First it is easy to see that if $ a_i \leq0 $ at optimal solution we have $x_i = 0$, and we can omit the variable $x_i$ so let's first assume $a_i$ are distinct hence (WLOG by rearranging x_i) $$ 0 < a_1 < a_2 < a_3 ... < a_n $$
Now let assume at the Unique optimal solution, say $(x^*_1 , x^*_2,..., x^*_n)$, we have $\sum\limits_{i = 1}^nx^*_i = \epsilon,$ obviously based our assumption $ \epsilon > 0. $ So one can rewrite problem equivalently as $$ \begin{array}{ll} \text{maximize} & \sum\limits_{i = 1}^na_ix_i\\ \text{subject to} & \\ & \sum\limits_{i = 1}^nx_i = \epsilon \\ & 0\leq x_1,x_2,...,x_n \leq 1\end{array} $$
This is a linear programing. A simple analysis reveals that the optimal solution is $(0,0,..0, \epsilon -j,1,1,..,1)$. Where numbers of $1$s is $j$ and $ 0 \leq x^*_{n-j} = \epsilon - j < 1.$
Clarification about the index $j:$ depending $\epsilon$ the index $j$ can be any number within the set $\{0,1,2,..,n\}$, for example if $\epsilon < 1$ then optimal solution is $(0,0,..0,\epsilon)$ i.e., $j=0$, or if $\epsilon = \frac{3}{2}$ then the optimal solution is $(0,0,..0,\frac{1}{2},1)$ i.e., $j=1$, or if $\epsilon =n$ then optimal solution is $(1,1,...,1)$ i.e., $j=n$.
Now to finish problem we only need find $\epsilon$ (or $x^*_{n-j}$)!
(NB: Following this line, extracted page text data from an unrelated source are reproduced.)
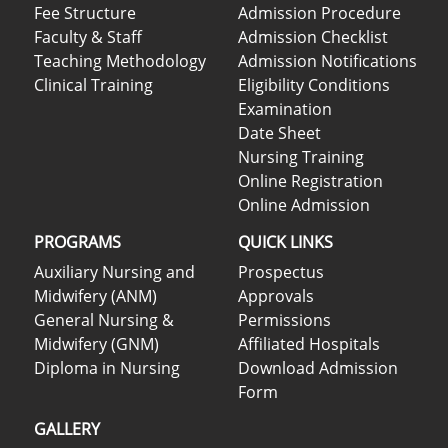
Fee Structure
Admission Procedure
Faculty & Staff
Admission Checklist
Teaching Methodology
Admission Notifications
Clinical Training
Eligibility Conditions
Examination
Date Sheet
Nursing Training
Online Registration
Online Admission
PROGRAMS
QUICK LINKS
Auxiliary Nursing and
Prospectus
Midwifery (ANM)
Approvals
General Nursing &
Permissions
Midwifery (GNM)
Affiliated Hospitals
Diploma in Nursing
Download Admission
Form
GALLERY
To End this, back to original problem we know at optimal solution we have $$ x_1 = x_2 = x_{n-j-1} = 0, ~ x_{n-j+1} = x_{n-j+2}=...=x_{n} =1 $$
so we only need to maximize $a_{n-j} x_{n-j} - (x_{n-j} + j )^2 $ over the interval constraint $ x_{n-j} \in [0,1]$, Hence, $x^*_{n-j} = \max \{ \frac{a_{n-j}}{2} - j , 0 \}.$
Therefore in general the closed formula is obtained if $a_I$ are distinct.
For the case $a_i$ are not distinct, one can merge all variables with same $a_i$! and consider similar approach to get result.